At 1am on a Friday night, Chattanooga’s streets merely whisper. Most nights, if you listen closely enough, you can hear the river lapping at the mountainous shores. But tonight, the water isn’t the town’s main attraction, because in front of the Doubletree Inn where I’m staying, a fedora-clad Elijah Wood mulls around with a band of filmmakers who are smoking cigarettes and laughing.
Even in the dark, Wood’s eyes shine remarkably bright. They’re eyes made for the big screen, but he’s not here filming a new movie. He’s in town as one of the top billed guests for the Chattanooga Film Festival, where he’s introducing the fantastic, Persian-language vampire film A Girl Walks Home Alone at Night, which he helped produce.

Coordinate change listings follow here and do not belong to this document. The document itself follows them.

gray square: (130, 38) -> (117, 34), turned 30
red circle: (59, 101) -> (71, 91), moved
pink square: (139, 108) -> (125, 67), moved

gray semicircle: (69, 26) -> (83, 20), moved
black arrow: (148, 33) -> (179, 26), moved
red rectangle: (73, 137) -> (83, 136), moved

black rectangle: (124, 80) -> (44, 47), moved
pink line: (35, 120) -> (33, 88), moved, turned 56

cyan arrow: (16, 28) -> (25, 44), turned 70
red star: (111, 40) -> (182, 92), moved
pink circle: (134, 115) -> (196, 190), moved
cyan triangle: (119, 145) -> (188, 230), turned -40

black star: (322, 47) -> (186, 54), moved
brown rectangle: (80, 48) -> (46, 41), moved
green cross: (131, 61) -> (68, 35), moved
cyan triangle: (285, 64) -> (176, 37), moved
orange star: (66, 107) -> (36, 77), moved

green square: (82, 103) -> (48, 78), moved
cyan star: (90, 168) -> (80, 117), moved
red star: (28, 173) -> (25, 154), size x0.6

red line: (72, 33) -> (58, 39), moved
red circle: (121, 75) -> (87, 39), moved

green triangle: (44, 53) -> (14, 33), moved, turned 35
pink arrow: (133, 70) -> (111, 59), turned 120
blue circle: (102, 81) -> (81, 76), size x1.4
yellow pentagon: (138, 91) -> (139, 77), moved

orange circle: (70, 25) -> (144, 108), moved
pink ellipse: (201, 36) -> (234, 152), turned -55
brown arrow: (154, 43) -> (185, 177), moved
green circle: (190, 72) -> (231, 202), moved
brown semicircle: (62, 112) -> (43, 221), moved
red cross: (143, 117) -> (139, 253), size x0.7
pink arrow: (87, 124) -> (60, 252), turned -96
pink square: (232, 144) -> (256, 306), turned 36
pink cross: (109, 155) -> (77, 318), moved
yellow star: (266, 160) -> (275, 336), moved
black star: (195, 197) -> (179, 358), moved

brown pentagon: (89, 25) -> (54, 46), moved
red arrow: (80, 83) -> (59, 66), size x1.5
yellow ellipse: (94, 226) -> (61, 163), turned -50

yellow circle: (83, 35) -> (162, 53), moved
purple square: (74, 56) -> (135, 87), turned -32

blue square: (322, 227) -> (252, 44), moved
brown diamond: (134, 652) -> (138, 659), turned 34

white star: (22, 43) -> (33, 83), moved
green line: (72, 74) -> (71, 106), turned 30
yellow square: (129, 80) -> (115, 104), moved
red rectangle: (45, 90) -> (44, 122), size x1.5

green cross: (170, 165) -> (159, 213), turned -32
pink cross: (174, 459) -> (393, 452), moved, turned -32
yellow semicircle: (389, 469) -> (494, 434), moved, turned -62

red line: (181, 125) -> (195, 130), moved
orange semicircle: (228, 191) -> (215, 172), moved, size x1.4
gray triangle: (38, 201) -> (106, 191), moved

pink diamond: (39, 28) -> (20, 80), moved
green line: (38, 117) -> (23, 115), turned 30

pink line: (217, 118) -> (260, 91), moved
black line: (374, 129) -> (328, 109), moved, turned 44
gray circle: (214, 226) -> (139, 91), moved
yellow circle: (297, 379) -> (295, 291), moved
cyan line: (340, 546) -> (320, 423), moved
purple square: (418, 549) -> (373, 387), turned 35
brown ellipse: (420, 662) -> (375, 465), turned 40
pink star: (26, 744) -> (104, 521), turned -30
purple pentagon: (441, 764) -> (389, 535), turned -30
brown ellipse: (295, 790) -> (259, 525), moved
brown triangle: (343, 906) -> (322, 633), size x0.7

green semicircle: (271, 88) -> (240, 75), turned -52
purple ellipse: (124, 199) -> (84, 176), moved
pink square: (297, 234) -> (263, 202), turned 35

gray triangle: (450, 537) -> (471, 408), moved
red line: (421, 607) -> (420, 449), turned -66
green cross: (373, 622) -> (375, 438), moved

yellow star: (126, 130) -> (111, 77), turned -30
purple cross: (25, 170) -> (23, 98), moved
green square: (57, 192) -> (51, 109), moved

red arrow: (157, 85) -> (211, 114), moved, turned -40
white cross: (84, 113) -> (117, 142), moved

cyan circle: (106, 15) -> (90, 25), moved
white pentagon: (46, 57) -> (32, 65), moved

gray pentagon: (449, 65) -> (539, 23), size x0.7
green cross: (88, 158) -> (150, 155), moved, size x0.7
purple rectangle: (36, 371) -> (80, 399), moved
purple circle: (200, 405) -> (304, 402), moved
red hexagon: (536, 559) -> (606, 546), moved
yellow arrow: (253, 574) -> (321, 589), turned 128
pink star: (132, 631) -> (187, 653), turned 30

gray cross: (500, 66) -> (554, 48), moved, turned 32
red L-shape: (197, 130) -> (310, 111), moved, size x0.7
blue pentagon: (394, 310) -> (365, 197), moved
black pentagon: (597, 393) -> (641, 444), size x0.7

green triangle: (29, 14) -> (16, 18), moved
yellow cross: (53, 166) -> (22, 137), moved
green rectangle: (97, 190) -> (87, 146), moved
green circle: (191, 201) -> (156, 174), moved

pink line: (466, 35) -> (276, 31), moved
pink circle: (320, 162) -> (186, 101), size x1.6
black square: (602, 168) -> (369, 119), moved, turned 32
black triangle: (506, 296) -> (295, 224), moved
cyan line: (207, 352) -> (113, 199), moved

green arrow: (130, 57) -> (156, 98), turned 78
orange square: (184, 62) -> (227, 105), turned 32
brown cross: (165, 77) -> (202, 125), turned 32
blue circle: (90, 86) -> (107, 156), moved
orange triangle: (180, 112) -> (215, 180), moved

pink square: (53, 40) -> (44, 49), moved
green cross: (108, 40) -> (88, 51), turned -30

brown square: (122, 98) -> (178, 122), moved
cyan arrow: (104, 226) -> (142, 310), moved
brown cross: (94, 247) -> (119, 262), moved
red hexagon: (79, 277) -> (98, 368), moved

It may seem odd, but from April 2nd to the 5th, Chattanooga’s more star-studded than a Wes Anderson flick. Tourists catch glimpses of Wood along with Pat Healy, Bobcat Goldthwait, Joe Bob Briggs, Rick Clark, and Kyle Kinane, among others. The high-powered group of actors, directors, musicians, and comedians are here to attend and support the festival, which, in its second year, is the Southern Sundance. Given my experience at this year’s fest, I wouldn’t find it surprising if the Chattanooga Film Festival one day surpassed its elder cousin in the North.
Which, in some ways, is the goal of Chris Dortch, the young film fanatic—in the best sense—at the helm of the festival. This past year he and a few CFF volunteers attended Sundance, both to vet films for CFF and to watch the pros in action. They returned with the same gripes Sundance attendees have every year: There are great movies but no sense of community. It’s simply too spread out.
Thanks to Dortch’s planning, CFF doesn’t have that issue, for several reasons.
This year’s films showed on few screens at a local Carmike. Next to the theatre towered a tent, where attendees could find a bar serving Chattanooga Whiskey—side note: Every bar, festival party, and restaurant fervently supports its own city by offering this incredible whiskey, a truly heartening display of solidarity—alongside a few movie-themed pinball machines, lounge chairs, movie fans and makers.